Top of MATERIAL FOR THIS TASK

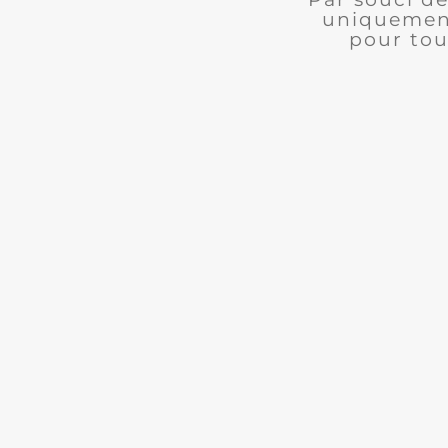
uniquement
pour tou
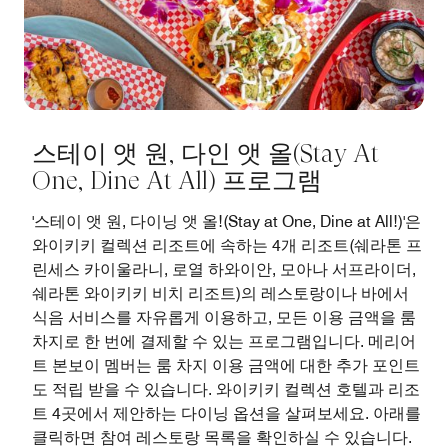
스테이 앳 원, 다인 앳 올(Stay At
One, Dine At All) 프로그램
'스테이 앳 원, 다이닝 앳 올!(Stay at One, Dine at All!)'은
와이키키 컬렉션 리조트에 속하는 4개 리조트(쉐라톤 프
린세스 카이울라니, 로열 하와이안, 모아나 서프라이더,
쉐라톤 와이키키 비치 리조트)의 레스토랑이나 바에서
식음 서비스를 자유롭게 이용하고, 모든 이용 금액을 룸
차지로 한 번에 결제할 수 있는 프로그램입니다. 메리어
트 본보이 멤버는 룸 차지 이용 금액에 대한 추가 포인트
도 적립 받을 수 있습니다. 와이키키 컬렉션 호텔과 리조
트 4곳에서 제안하는 다이닝 옵션을 살펴보세요. 아래를
클릭하면 참여 레스토랑 목록을 확인하실 수 있습니다.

Bottom of MATERIAL FOR THIS TASK

YOUR TASK:
For the word "있습니다", work out how many lines of the entries contain it, and state the number alone.

RESPONSE AREA:
2